▶ **Given data**
===

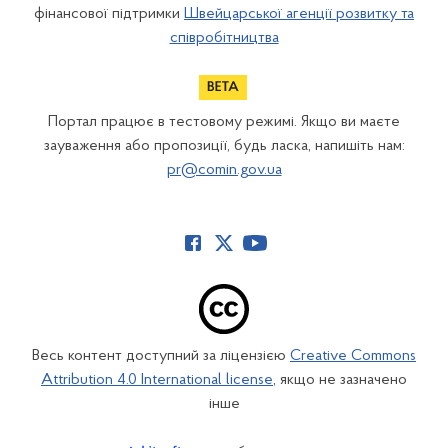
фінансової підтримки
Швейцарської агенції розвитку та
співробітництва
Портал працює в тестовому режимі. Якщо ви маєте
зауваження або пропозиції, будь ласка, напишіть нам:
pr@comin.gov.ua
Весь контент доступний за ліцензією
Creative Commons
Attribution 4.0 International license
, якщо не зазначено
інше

===

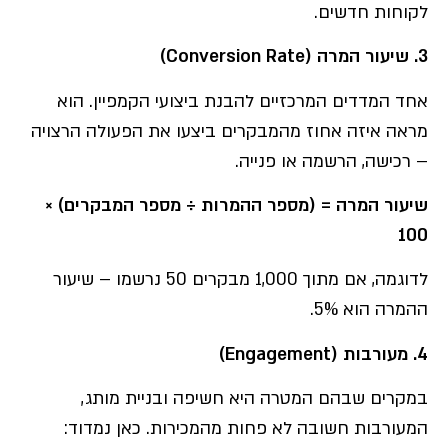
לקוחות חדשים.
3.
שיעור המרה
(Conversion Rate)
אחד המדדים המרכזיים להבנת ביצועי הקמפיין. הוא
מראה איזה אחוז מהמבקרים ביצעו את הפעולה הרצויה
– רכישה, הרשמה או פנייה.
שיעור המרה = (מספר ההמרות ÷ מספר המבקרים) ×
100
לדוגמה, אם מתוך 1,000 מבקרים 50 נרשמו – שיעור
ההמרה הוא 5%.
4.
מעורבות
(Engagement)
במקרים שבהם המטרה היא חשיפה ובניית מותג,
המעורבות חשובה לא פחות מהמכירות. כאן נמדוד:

===

▶ **Brief**
Extract every line containing the string "שיעור" from the material.

▶ **Task output**
שיעור המרה
שיעור המרה = (מספר ההמרות ÷ מספר המבקרים) ×
לדוגמה, אם מתוך 1,000 מבקרים 50 נרשמו – שיעור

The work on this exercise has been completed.